Help files

Web Data Extraction Part II

The web data extraction can also take place on an actual IE if you have the "Extract data from Web Page" action open while you move your mouse pointer to the page of interest.

Should you click in the webpage, then the "Live Web Helper- Extract Data From Web Page" window will pop up. In this Window you will be able to preview the extracted data.

Extracting a List:

Lets say that you wish to extract the title for all available results in a webpage.

Having the "Extract data from Web Page" action open, hover your mouse on the page (or click on a blank area). Then right click on the first result and extract its Text as in the screenshot below:

Extract1.png

Do the same for the second result and the list a list of all the items' text will be automatically extracted. Click on the "Advanced Settings" icon to review the CSS selector which you can modify and make it even more efficient.

1. As you can see while extracting a list, we have the Base Selector and the CSS selector. The Base selector is the root element in the HTML code, under which the items of the list are listed. This means that the extraction starts from the ".....div:eq(1) > ul > li"

2. For each list item from the list "...div:eq(1) > ul > li" and then it gets the "h3 > a" element.

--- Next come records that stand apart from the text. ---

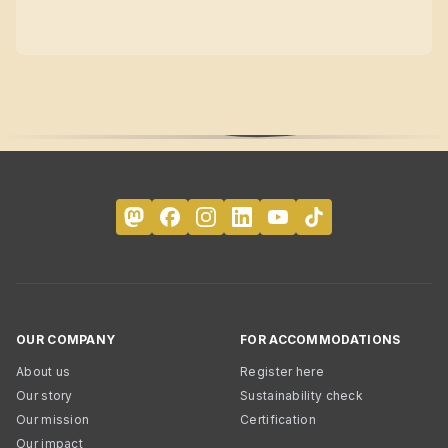
OUR COMPANY
FOR ACCOMMODATIONS
About us
Register here
Our story
Sustainability check
Our mission
Certification
Our impact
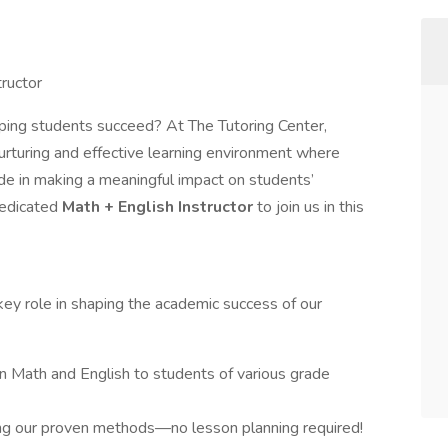
tructor
ping students succeed? At The Tutoring Center,
nurturing and effective learning environment where
ide in making a meaningful impact on students’
dedicated
Math + English Instructor
to join us in this
 key role in shaping the academic success of our
in Math and English to students of various grade
sing our proven methods—no lesson planning required!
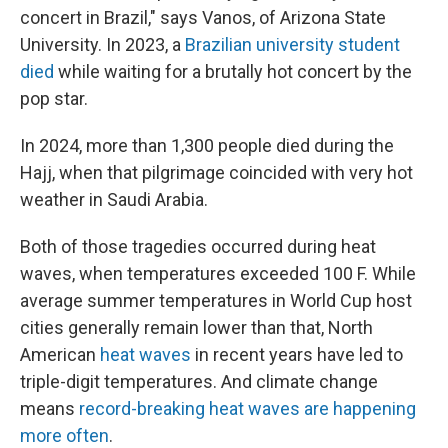
concert in Brazil," says Vanos, of Arizona State
University. In 2023, a
Brazilian university student
died
while waiting for a brutally hot concert by the
pop star.
In 2024, more than 1,300 people died during the
Hajj, when that pilgrimage coincided with very hot
weather in Saudi Arabia.
Both of those tragedies occurred during heat
waves, when temperatures exceeded 100 F. While
average summer temperatures in World Cup host
cities generally remain lower than that, North
American
heat waves
in recent years have led to
triple-digit temperatures. And climate change
means
record-breaking heat waves are happening
more often
.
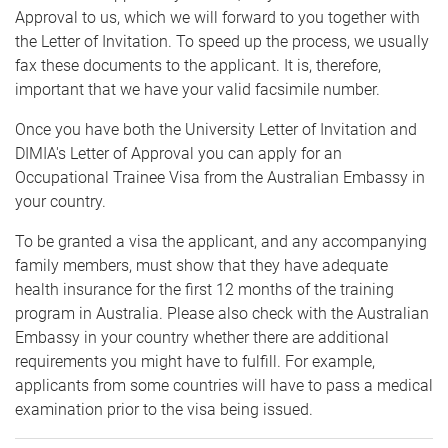
Approval to us, which we will forward to you together with
the Letter of Invitation. To speed up the process, we usually
fax these documents to the applicant. It is, therefore,
important that we have your valid facsimile number.
Once you have both the University Letter of Invitation and
DIMIA's Letter of Approval you can apply for an
Occupational Trainee Visa from the Australian Embassy in
your country.
To be granted a visa the applicant, and any accompanying
family members, must show that they have adequate
health insurance for the first 12 months of the training
program in Australia. Please also check with the Australian
Embassy in your country whether there are additional
requirements you might have to fulfill. For example,
applicants from some countries will have to pass a medical
examination prior to the visa being issued.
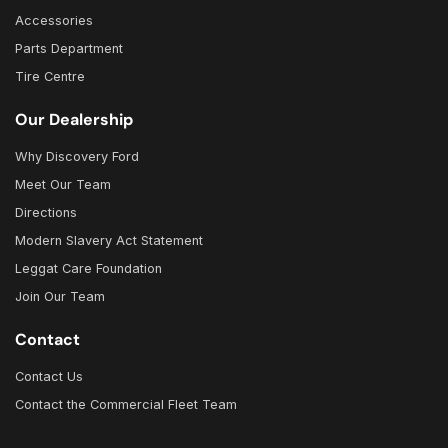
Accessories
Parts Department
Tire Centre
Our Dealership
Why Discovery Ford
Meet Our Team
Directions
Modern Slavery Act Statement
Leggat Care Foundation
Join Our Team
Contact
Contact Us
Contact the Commercial Fleet Team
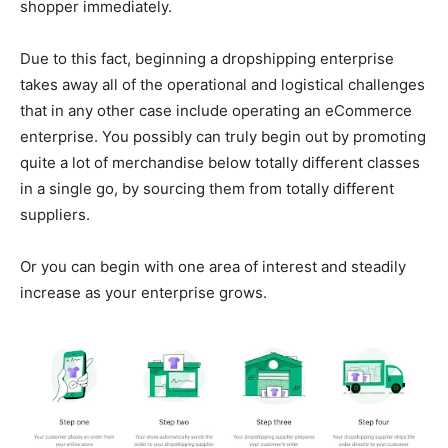
shopper immediately.
Due to this fact, beginning a dropshipping enterprise
takes away all of the operational and logistical challenges
that in any other case include operating an eCommerce
enterprise. You possibly can truly begin out by promoting
quite a lot of merchandise below totally different classes
in a single go, by sourcing them from totally different
suppliers.
Or you can begin with one area of interest and steadily
increase as your enterprise grows.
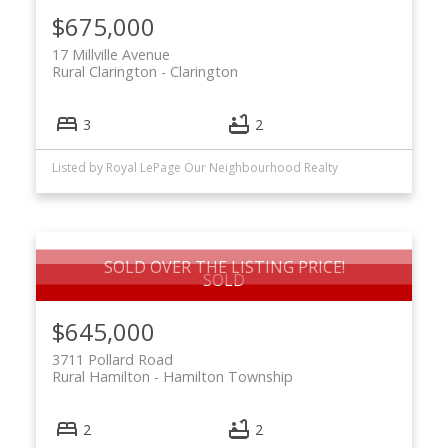
$675,000
17 Millville Avenue
Rural Clarington
Clarington
3
2
Listed by Royal LePage Our Neighbourhood Realty
SOLD OVER THE LISTING PRICE!
$645,000
3711 Pollard Road
Rural Hamilton
Hamilton Township
2
2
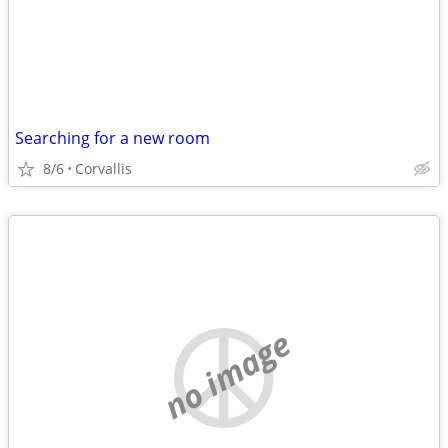
Searching for a new room
8/6
Corvallis
no image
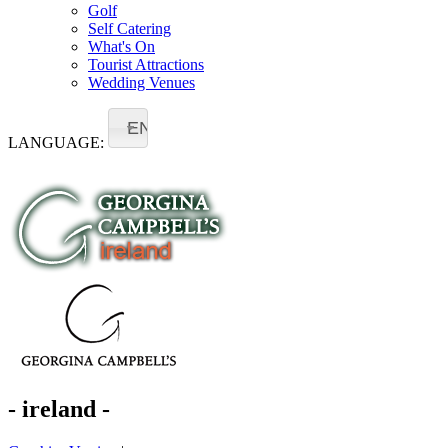
Golf
Self Catering
What's On
Tourist Attractions
Wedding Venues
EN
LANGUAGE:
- ireland -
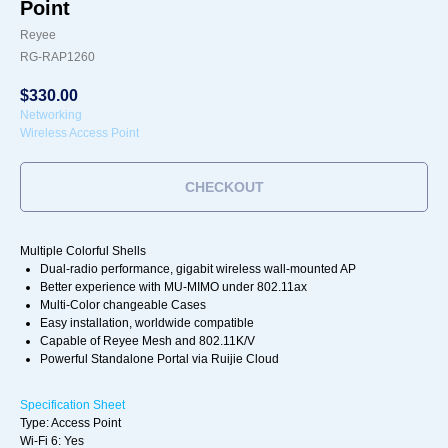
Point
Reyee
RG-RAP1260
$
330.00
Networking
Wireless Access Point
CHECKOUT
Multiple Colorful Shells
Dual-radio performance, gigabit wireless wall-mounted AP
Better experience with MU-MIMO under 802.11ax
Multi-Color changeable Cases
Easy installation, worldwide compatible
Capable of Reyee Mesh and 802.11K/V
Powerful Standalone Portal via Ruijie Cloud
Specification Sheet
Type: Access Point
Wi-Fi 6: Yes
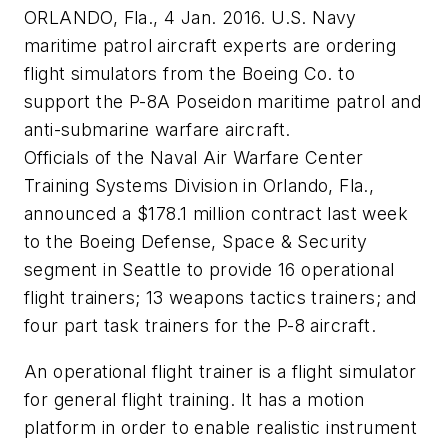
ORLANDO, Fla., 4 Jan. 2016. U.S. Navy
maritime patrol aircraft experts are ordering
flight simulators from the Boeing Co. to
support the P-8A Poseidon maritime patrol and
anti-submarine warfare aircraft.
Officials of the Naval Air Warfare Center
Training Systems Division in Orlando, Fla.,
announced a $178.1 million contract last week
to the Boeing Defense, Space & Security
segment in Seattle to provide 16 operational
flight trainers; 13 weapons tactics trainers; and
four part task trainers for the P-8 aircraft.
An operational flight trainer is a flight simulator
for general flight training. It has a motion
platform in order to enable realistic instrument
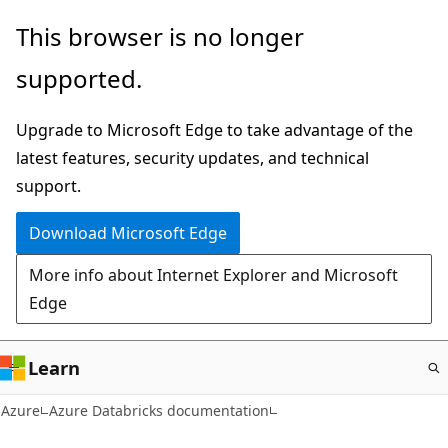
Skip
This browser is no longer
to
supported.
main
content
Upgrade to Microsoft Edge to take advantage of the
latest features, security updates, and technical
support.
Download Microsoft Edge
More info about Internet Explorer and Microsoft
Edge
Learn
Azure
Azure Databricks documentation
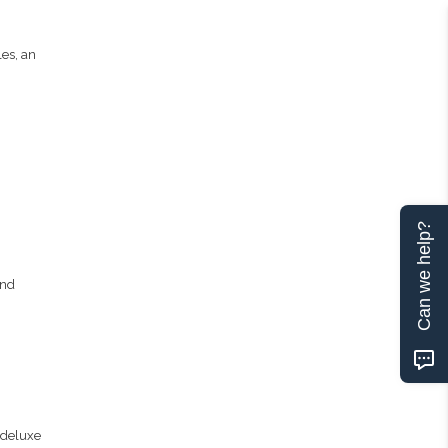
les, an
Can we help?
and
 deluxe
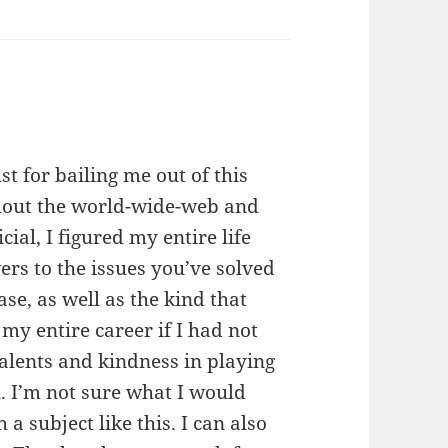
st for bailing me out of this
ughout the world-wide-web and
ial, I figured my entire life
ers to the issues you’ve solved
case, as well as the kind that
y entire career if I had not
alents and kindness in playing
. I’m not sure what I would
a subject like this. I can also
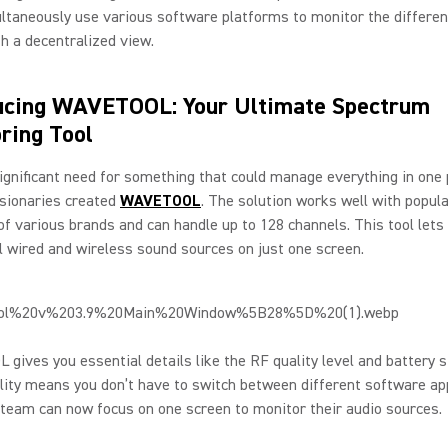
taneously use various software platforms to monitor the differen
th a decentralized view.
ucing WAVETOOL: Your Ultimate Spectrum
ring Tool
ignificant need for something that could manage everything in one 
isionaries created
WAVETOOL
. The solution works well with popul
of various brands and can handle up to 128 channels. This tool lets
ll wired and wireless sound sources on just one screen.
ives you essential details like the RF quality level and battery s
ility means you don’t have to switch between different software app
team can now focus on one screen to monitor their audio sources.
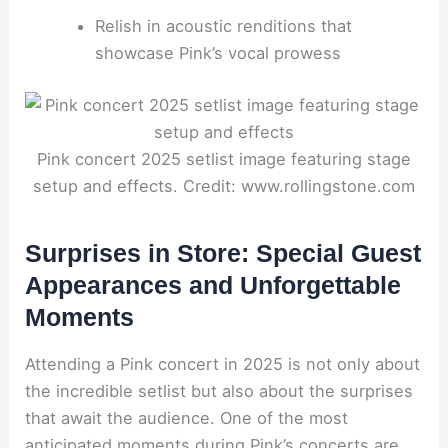
Relish in acoustic renditions that
showcase Pink’s vocal prowess
Pink concert 2025 setlist image featuring stage
setup and effects. Credit: www.rollingstone.com
Surprises in Store: Special Guest
Appearances and Unforgettable
Moments
Attending a Pink concert in 2025 is not only about
the incredible setlist but also about the surprises
that await the audience. One of the most
anticipated moments during Pink’s concerts are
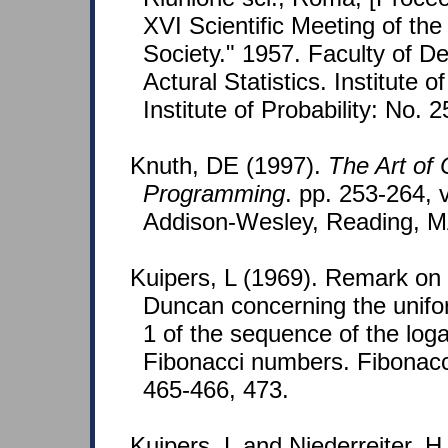
XVI Scientific Meeting of the I
Society." 1957. Faculty of 
Actural Statistics. Institute o
Institute of Probability: No. 
Knuth, DE (1997).
The Art of
Programming
. pp. 253-264, v
Addison-Wesley, Reading, M
Kuipers, L (1969). Remark on 
Duncan concerning the unifo
1 of the sequence of the loga
Fibonacci numbers. Fibonacci
465-466, 473.
Kuipers, L and Niederreiter, H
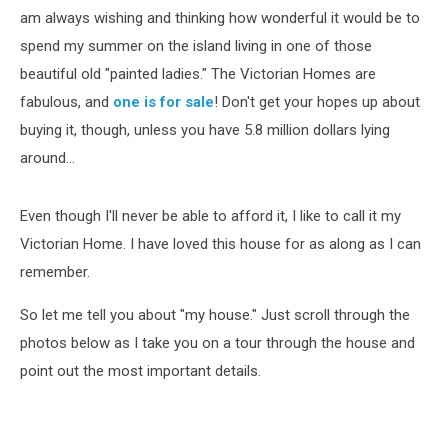
am always wishing and thinking how wonderful it would be to
spend my summer on the island living in one of those
beautiful old "painted ladies." The Victorian Homes are
fabulous, and
one is for sale
! Don't get your hopes up about
buying it, though, unless you have 5.8 million dollars lying
around...
Even though I'll never be able to afford it, I like to call it my
Victorian Home. I have loved this house for as along as I can
remember.
So let me tell you about "my house." Just scroll through the
photos below as I take you on a tour through the house and
point out the most important details.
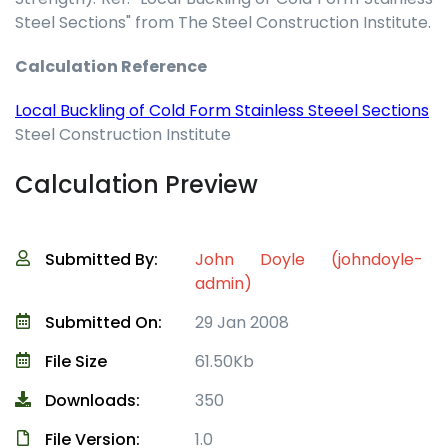
Steel Sections" from The Steel Construction Institute.
Calculation Reference
Local Buckling of Cold Form Stainless Steeel Sections
Steel Construction Institute
Calculation Preview
Submitted By:
John Doyle (johndoyle-
admin)
Submitted On:
29 Jan 2008
File Size
61.50Kb
Downloads:
350
File Version:
1.0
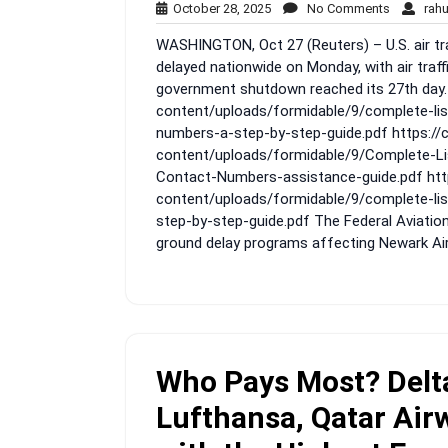
October
No
October 28, 2025
No Comments
rah
28,
Comment
WASHINGTON, Oct 27 (Reuters) – U.S. air tra
2025
delayed nationwide on Monday, with air traff
government shutdown reached its 27th day.
content/uploads/formidable/9/complete-lis
numbers-a-step-by-step-guide.pdf https:/
content/uploads/formidable/9/Complete-Lis
Contact-Numbers-assistance-guide.pdf htt
content/uploads/formidable/9/complete-li
step-by-step-guide.pdf The Federal Aviatio
ground delay programs affecting Newark Airp
Who Pays Most? Delta
Lufthansa, Qatar Airw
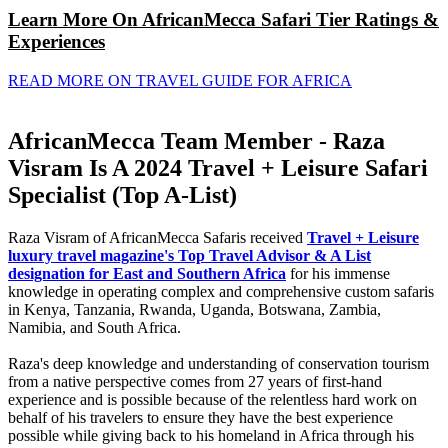
Learn More On AfricanMecca Safari Tier Ratings &
Experiences
READ MORE ON TRAVEL GUIDE FOR AFRICA
AfricanMecca Team Member - Raza
Visram Is A 2024 Travel + Leisure Safari
Specialist (Top A-List)
Raza Visram of AfricanMecca Safaris received
Travel + Leisure
luxury travel magazine's Top Travel Advisor & A List
designation for East and Southern Africa
for his immense
knowledge in operating complex and comprehensive custom safaris
in Kenya, Tanzania, Rwanda, Uganda, Botswana, Zambia,
Namibia, and South Africa.
Raza's deep knowledge and understanding of conservation tourism
from a native perspective comes from 27 years of first-hand
experience and is possible because of the relentless hard work on
behalf of his travelers to ensure they have the best experience
possible while giving back to his homeland in Africa through his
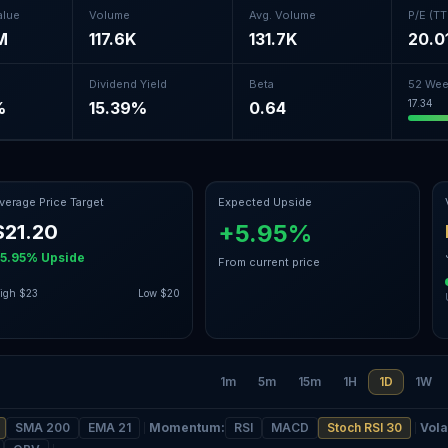
alue
Volume
Avg. Volume
P/E (T
M
117.6K
131.7K
20.0
Dividend Yield
Beta
52 Wee
17.34
%
15.39%
0.64
verage Price Target
Expected Upside
+5.95%
$21.20
5.95%
Upside
From current price
igh
$23
Low
$20
1m
5m
15m
1H
1D
1W
SMA 200
EMA 21
Momentum
:
RSI
MACD
Stoch RSI 30
Volat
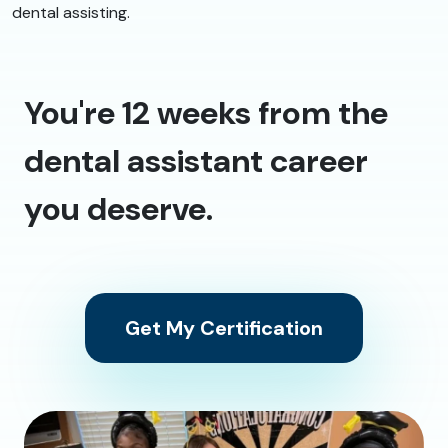
dental assisting.
You're 12 weeks from the
dental assistant career
you deserve.
Get My Certification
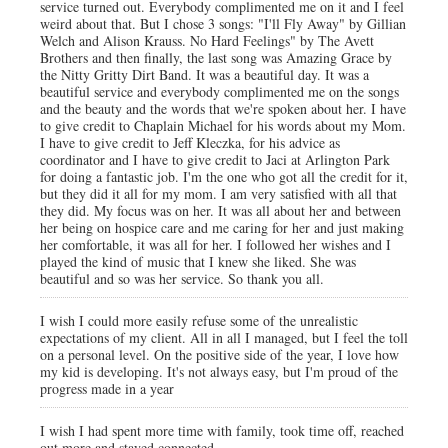
service turned out. Everybody complimented me on it and I feel
weird about that. But I chose 3 songs: "I'll Fly Away" by Gillian
Welch and Alison Krauss. No Hard Feelings" by The Avett
Brothers and then finally, the last song was Amazing Grace by
the Nitty Gritty Dirt Band. It was a beautiful day. It was a
beautiful service and everybody complimented me on the songs
and the beauty and the words that we're spoken about her. I have
to give credit to Chaplain Michael for his words about my Mom.
I have to give credit to Jeff Kleczka, for his advice as
coordinator and I have to give credit to Jaci at Arlington Park
for doing a fantastic job. I'm the one who got all the credit for it,
but they did it all for my mom. I am very satisfied with all that
they did. My focus was on her. It was all about her and between
her being on hospice care and me caring for her and just making
her comfortable, it was all for her. I followed her wishes and I
played the kind of music that I knew she liked. She was
beautiful and so was her service. So thank you all.
I wish I could more easily refuse some of the unrealistic
expectations of my client. All in all I managed, but I feel the toll
on a personal level. On the positive side of the year, I love how
my kid is developing. It's not always easy, but I'm proud of the
progress made in a year
I wish I had spent more time with family, took time off, reached
out more and stayed connected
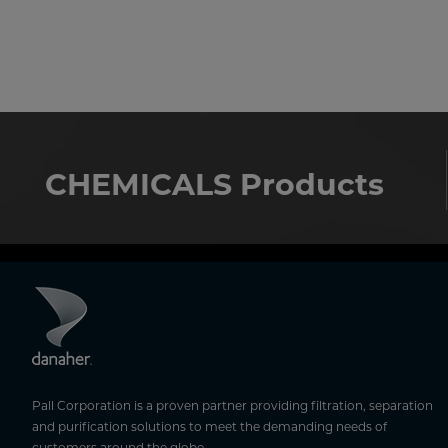
CHEMICALS Products
Pall Corporation is a proven partner providing filtration, separation
and purification solutions to meet the demanding needs of
customers around the globe.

3. The attribute that you are extracting is "Own Text" and it can be changed to "Title", "Href", "SourceLink", "Exists" or any other Attribute is available in the HTML code of the page for this element.

4. You also have the option to apply Regular Expressions on the extracted text, in order to get just a part of it.

Changing the selector by hand, then you can click on the "Recalculate now" webdataextractionrecalculatebutton.png button to see the extraction's Result.

Extract2.png

Extracting a Table:

In order to extract more than one piece of info for each result you would have to extract a table.

Let's say that we want to extract the Title of the product, the link behind it and the price.

For the first result we right click on the title, extract its "Text", then right click again to extract the "Href" and finally we right click on the price element to extract its "Text".

We move on to the second result/product to do the same and the table is automagically created in the extraction preview window.

For the table, in the same notion as extracting the list, we have the Base CSS Selector, which is the root element in the HTML code, under which the data of each result/product exist. This means that the extraction starts from the ".....div:eq(1) > ul > li" and then for each or the item we extract the

  • h3 > a Attribute "Own Text"

  • h3 > a Attribute "Href"

  • ul:eq(0) > li:eq(0) > span Attribute "Own Text

Extract3.png

Attributes to extract:

In the Attribute field of the "Advanced Settings" of the "Extraction Preview" window, other than the attributes that are listed in the drop down list, you can specify any other attribute that the element has. For example if an element in the HTML code of the page is:

< li class ="sresult lvresult clearfix li shic" id ="item463b90d307" _sp ="p2045573.m1686.l2210" r ="3" listingid ="301647057671">.......< /li >

Then in the attribute dropdown list you can write "class" if you want to extract its class, "id" if you want to extract its id...and so on.

NOTE

  • You can extract the plain html code of the element -and all its children elements- should you write "outerhtml"

  • You can extract the plain html code of the all the children elements of the element should you write "innerhtml"

This is very helpful if you want to extract a piece of info that resides in the html for this element by applying some Regular Expressions on the extracted code.